Published: by Absolutely Recipes, in the recipes category.
1 cup butter, cubed
1/2 cup 2% milk
3 large egg yolks, room temperature, beaten
2 packages (1/4 ounce each) active dry yeast
1/4 cup warm water (110 degrees to 115 degrees)
2-1/2 cups all-purpose flour
1 TBSP sugar
1/4 TSP salt
FILLING:
2 cups ground walnuts
2 cups chopped dates
1/4 cup 2% milk
3 TBSPs plus 1 cup sugar, divided
1/2 TSP ground cinnamon
3 large egg whites, room temperature
Confectioners' sugar, optional
In a small saucepan, melt butter with the milk; cool.
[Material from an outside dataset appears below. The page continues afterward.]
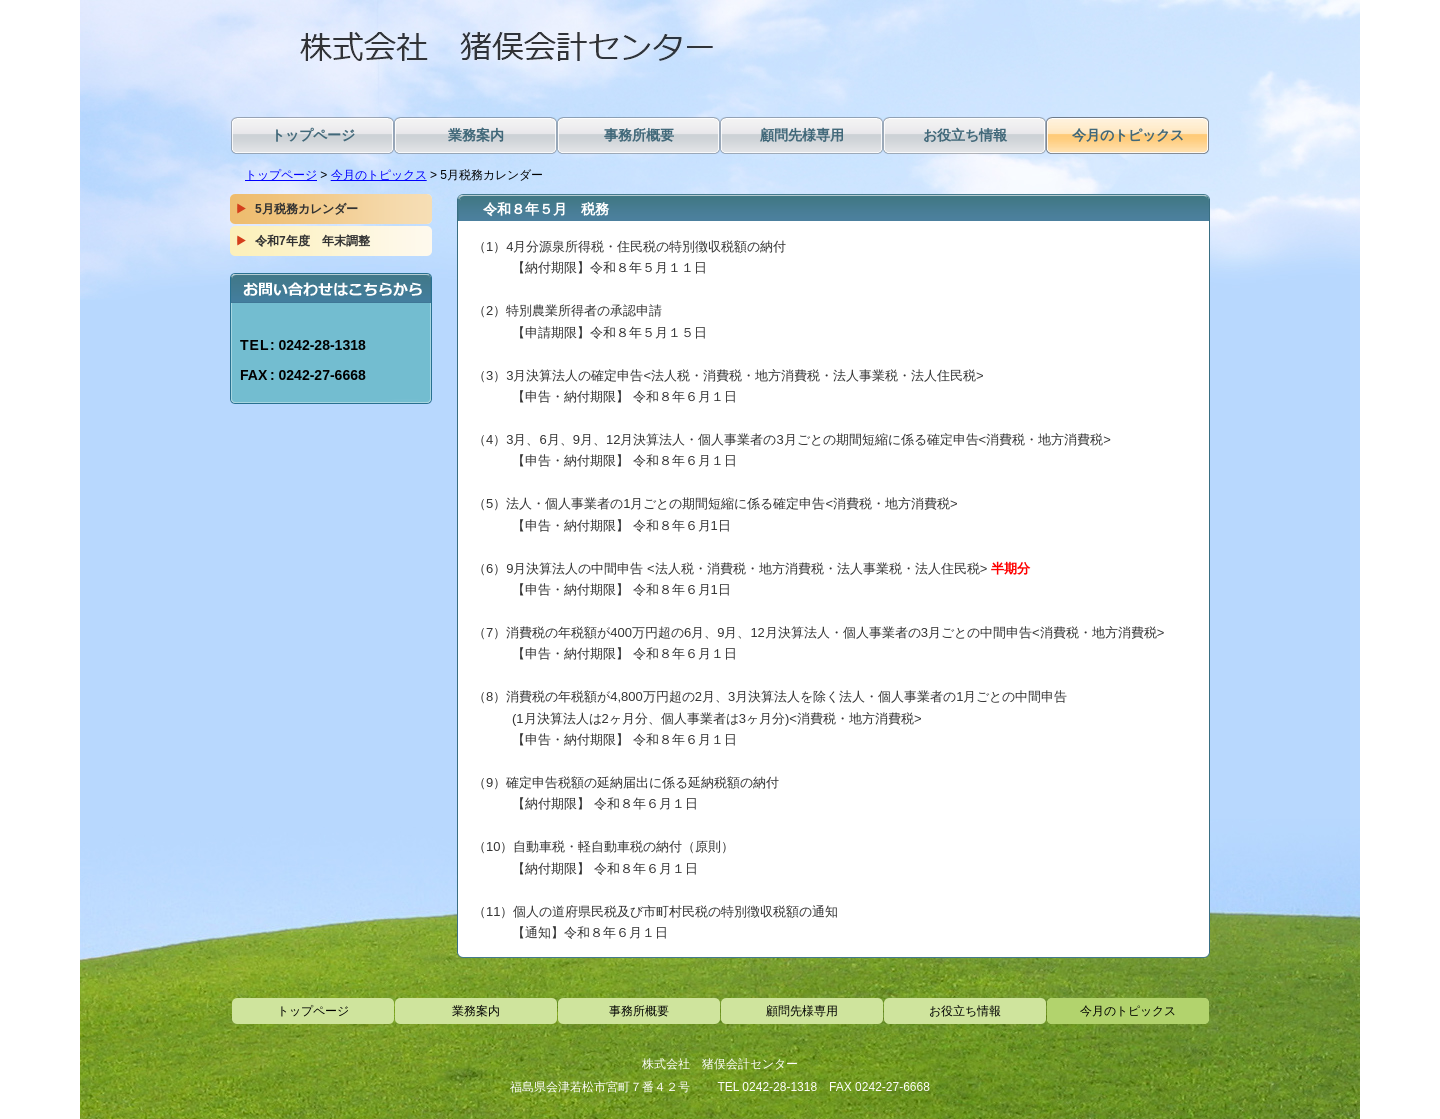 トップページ (281, 175)
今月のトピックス (379, 175)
Stir in egg yolks until blended.
In a small bowl, dissolve yeast in warm water.
In a large bowl, combine the flour, sugar and salt; add butter mixture and yeast mixture.
Beat on medium speed for 3 minutes (dough will be sticky).
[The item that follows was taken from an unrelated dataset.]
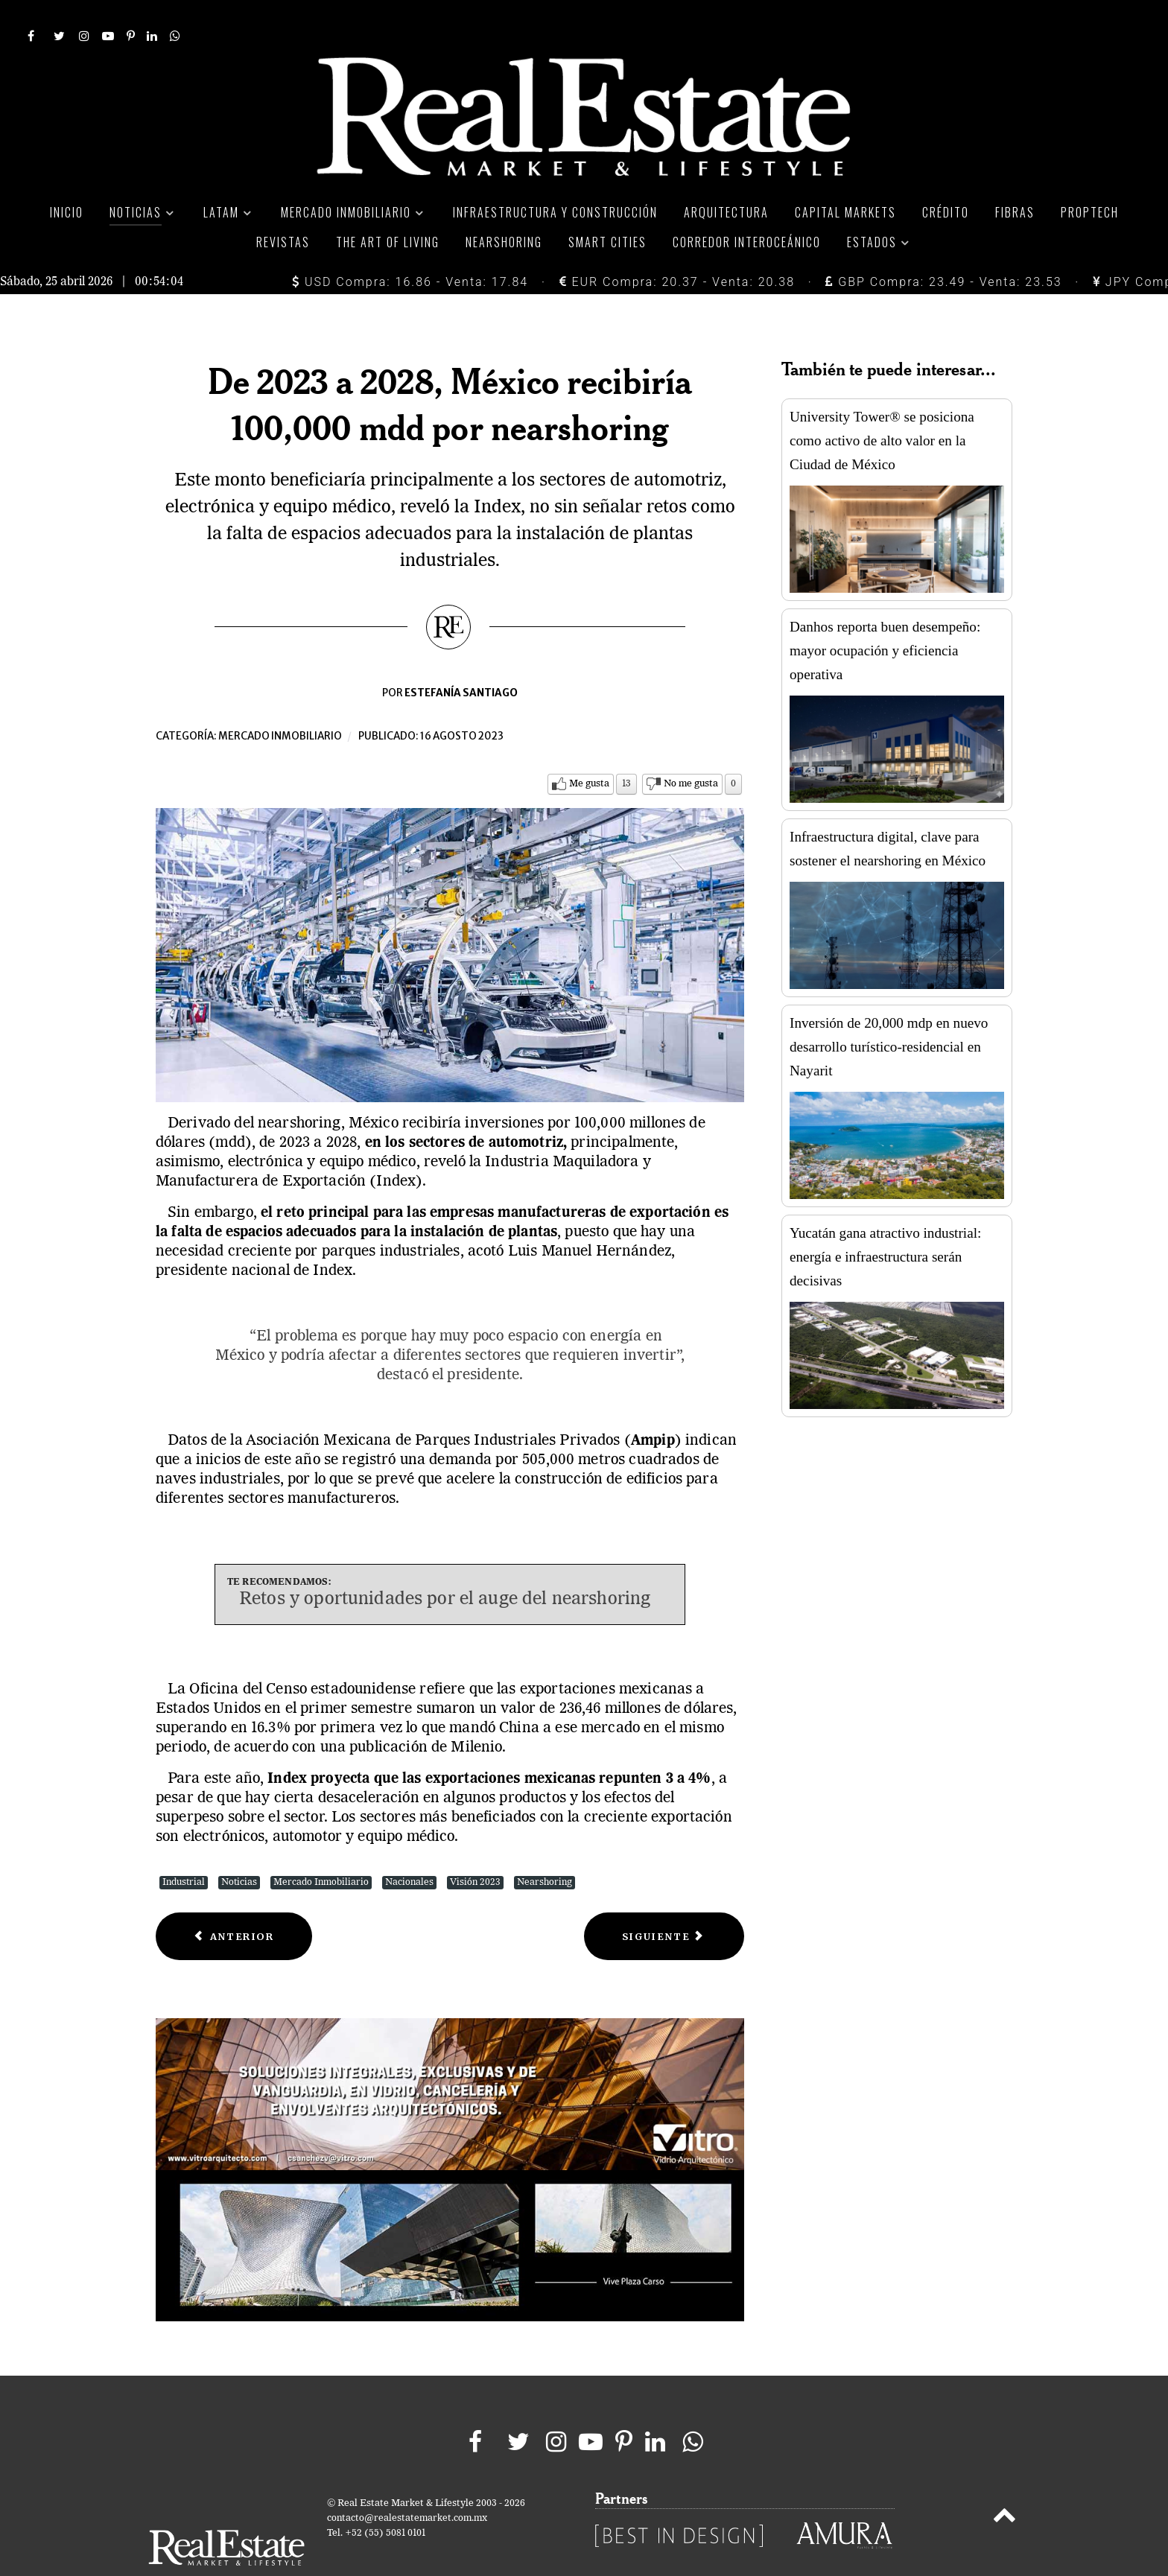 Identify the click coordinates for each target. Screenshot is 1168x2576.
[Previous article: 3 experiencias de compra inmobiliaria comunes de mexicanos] (234, 1903)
Cover and refrigerate overnight.
In a small saucepan over medium heat, combine the nuts, dates, milk, 3 TBSPs sugar and cinnamon.
Cook and stir until mixture forms a paste.
Transfer to a large bowl.
In a small bowl, beat egg whites until soft peaks form.
Gradually beat in remaining sugar, 1 TBSP at a time, on high until stiff peaks form.
Fold into nut mixture.
Cut dough in half; on a floured surface, roll 1 portion into a 20-inch square.
Spread with half of the filling.
Roll up tightly jelly-roll style.
Place, seam side up, in a greased 10" tube pan.
Repeat with second portion; place, seam side down, over the first roll-up in the pan (layers will bake as 1 loaf).
Bake at 350 degrees until golden brown, 60-70 minutes.
Cool for 10 minutes before removing from pan to a wire rack to cool completely.
If desired, sprinkle with confectioners' sugar.